[AIM OF THE EXERCISE]: An exact copy of the lines from the one containing "proizvoda: What The Fake!" through the last line below is required; include both of those lines and no others.

[Dataset entries]:
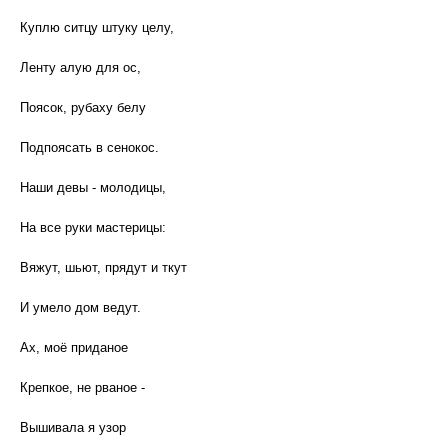
Куплю ситцу штуку целу,
Ленту алую для ос,
Поясок, рубаху белу
Подпоясать в сенокос.
Наши девы - молодицы,
На все руки мастерицы:
Вяжут, шьют, прядут и ткут
И умело дом ведут.
Ах, моё приданое
Крепкое, не рваное -
Вышивала я узор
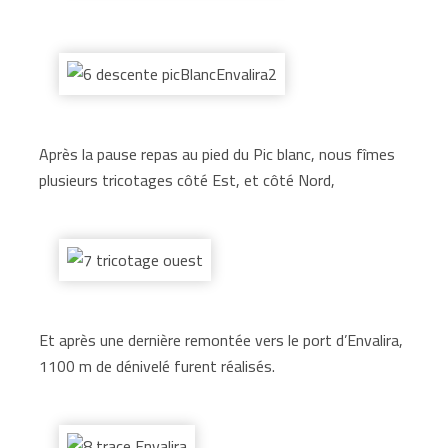
Après la pause repas au pied du Pic blanc, nous fîmes
plusieurs tricotages côté Est, et côté Nord,
Et après une dernière remontée vers le port d’Envalira,
1100 m de dénivelé furent réalisés.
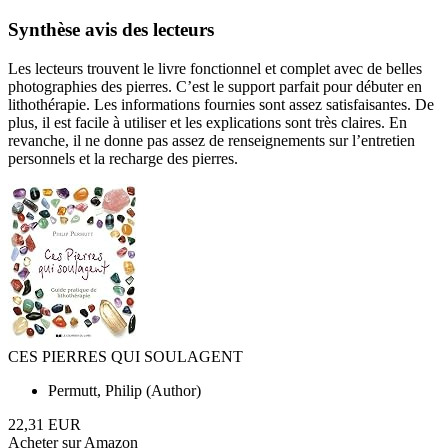
Synthèse avis des lecteurs
Les lecteurs trouvent le livre fonctionnel et complet avec de belles
photographies des pierres. C’est le support parfait pour débuter en
lithothérapie. Les informations fournies sont assez satisfaisantes. De
plus, il est facile à utiliser et les explications sont très claires. En
revanche, il ne donne pas assez de renseignements sur l’entretien
personnels et la recharge des pierres.
CES PIERRES QUI SOULAGENT
Permutt, Philip (Author)
22,31 EUR
Acheter sur Amazon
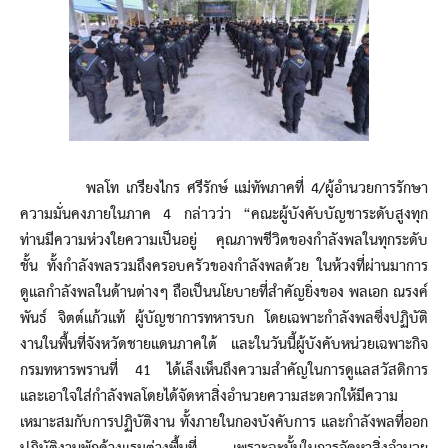
พลโท เกรียงไกร ศรีรักษ์ แม่ทัพภาคที่ 4/ผู้อำนวยการรักษา
ความมั่นคงภายในภาค 4 กล่าวว่า “คณะผู้บังคับบัญชาระดับสูงทุก
ท่านมีความห่วงใยความเป็นอยู่ คุณภาพชีวิตของกำลังพลในทุกระดับ
ชั้น ทั้งกำลังพลรวมถึงครอบครัวของกำลังพลด้วย ในห้วงที่ผ่านมาการ
ดูแลกำลังพลในด้านต่างๆ ถือเป็นนโยบายที่สำคัญยิ่งของ พลเอก ณรงค์
พันธ์ จิตต์แก้วแท้ ผู้บัญชาการทหารบก โดยเฉพาะกำลังพลซึ่งปฏิบัติ
งานในพื้นที่จังหวัดชายแดนภาคใต้ และในวันนี้ผู้บังคับหน่วยเฉพาะกิจ
กรมทหารพรานที่ 41 ได้เล็งเห็นถึงความสำคัญในการดูแลสวัสดิการ
และเอาใจใส่กำลังพลโดยได้จัดหาสิ่งอำนวยความสะดวกให้มีความ
เหมาะสมกับการปฏิบัติงาน ทั้งภายในกองบังคับการ และกำลังพลที่ออก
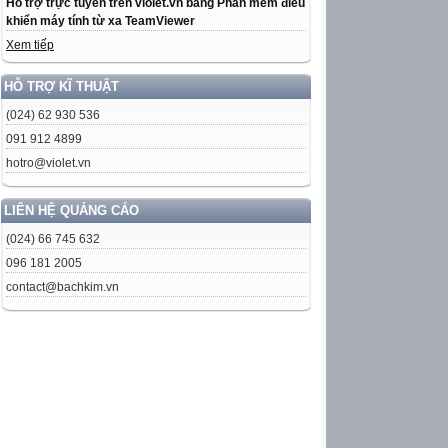
Hỗ trợ trực tuyến trên violet.vn bằng Phần mềm điều
khiển máy tính từ xa TeamViewer
Xem tiếp
HỖ TRỢ KĨ THUẬT
(024) 62 930 536
091 912 4899
hotro@violet.vn
LIÊN HỆ QUẢNG CÁO
(024) 66 745 632
096 181 2005
contact@bachkim.vn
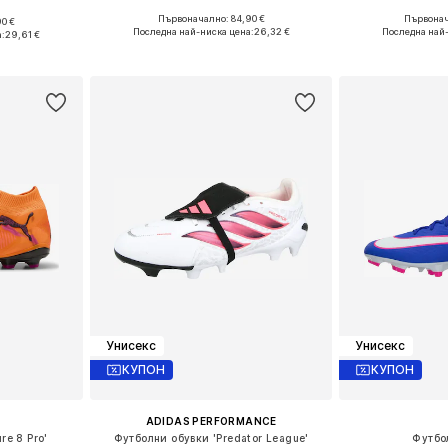
Първоначално: 84,90 €
Първонач
90 €
Налични размери: 44,5
Предлага се
44,5
Последна най-ниска цена:
26,32 €
Последна най-
:
29,61 €
Добави в кошницата
Добави 
ицата
Унисекс
Унисекс
КУПОН
КУПОН
ADIDAS PERFORMANCE
re 8 Pro'
Футболни обувки 'Predator League'
Футбо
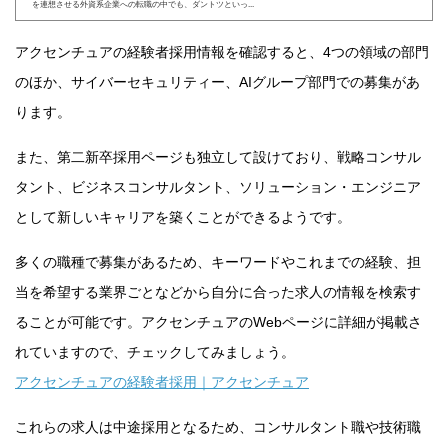
を連想させる外資系企業への転職の中でも、ダントツといっ...
アクセンチュアの経験者採用情報を確認すると、4つの領域の部門
のほか、サイバーセキュリティー、AIグループ部門での募集があ
ります。
また、第二新卒採用ページも独立して設けており、戦略コンサル
タント、ビジネスコンサルタント、ソリューション・エンジニア
として新しいキャリアを築くことができるようです。
多くの職種で募集があるため、キーワードやこれまでの経験、担
当を希望する業界ごとなどから自分に合った求人の情報を検索す
ることが可能です。アクセンチュアのWebページに詳細が掲載さ
れていますので、チェックしてみましょう。
アクセンチュアの経験者採用｜アクセンチュア
これらの求人は中途採用となるため、コンサルタント職や技術職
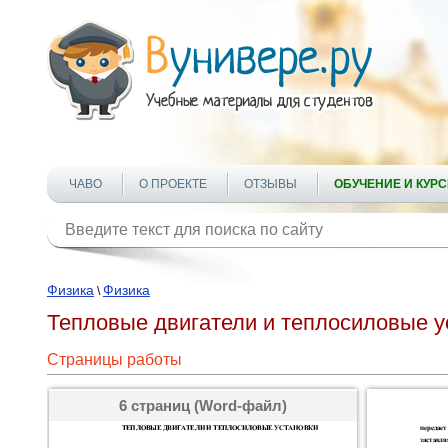
ЧАВО
О ПРОЕКТЕ
ОТЗЫВЫ
ОБУЧЕНИЕ И КУР
Физика
Физика
\
Тепловые двигатели и теплосиловые у
Страницы работы
6 страниц (Word-файл)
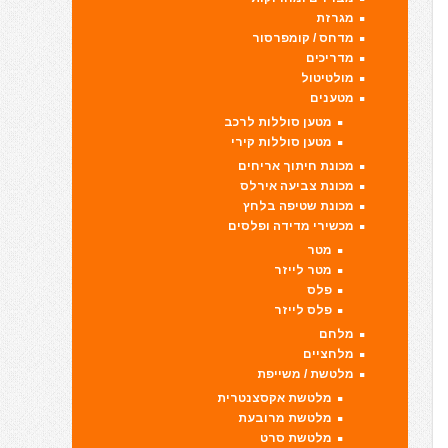
מגרזת
מדחס / קומפרסור
מדריכים
מולטיטול
מטענים
מטען סוללות לרכב
מטען סוללות קירי
מכונת חיתוך אריחים
מכונת צביעה אירלס
מכונת שטיפה בלחץ
מכשירי מדידה ופלסים
מטר
מטר לייזר
פלס
פלס לייזר
מלחם
מלחציים
מלטשת / משייפת
מלטשת אקסצנטרית
מלטשת מרובעת
מלטשת סרט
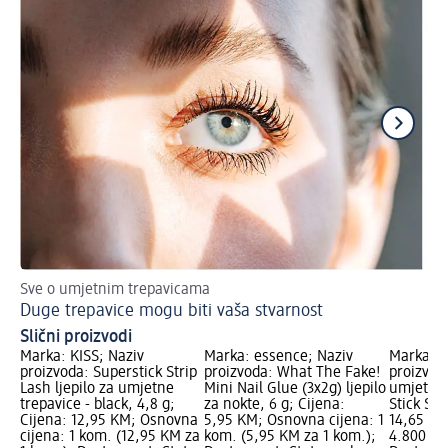
Sve o umjetnim trepavicama
Za
Duge trepavice mogu biti vaša stvarnost
Ma
Slični proizvodi
Marka: KISS; Naziv
Marka: essence; Naziv
Marka: K
proizvoda: Superstick Strip
proizvoda: What The Fake!
proizvoda
Lash ljepilo za umjetne
Mini Nail Glue (3x2g) ljepilo
umjetne 
trepavice - black, 4,8 g;
za nokte, 6 g; Cijena:
Stick Str
Cijena: 12,95 KM; Osnovna
5,95 KM; Osnovna cijena: 1
14,65 KM
cijena: 1 kom. (12,95 KM za
kom. (5,95 KM za 1 kom.);
4.800 g (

[THE ANSWER]:
proizvoda: What The Fake!
proizvoda
Lash ljepilo za umjetne
Mini Nail Glue (3x2g) ljepilo
umjetne 
trepavice - black, 4,8 g;
za nokte, 6 g; Cijena:
Stick Str
Cijena: 12,95 KM; Osnovna
5,95 KM; Osnovna cijena: 1
14,65 KM
cijena: 1 kom. (12,95 KM za
kom. (5,95 KM za 1 kom.);
4.800 g (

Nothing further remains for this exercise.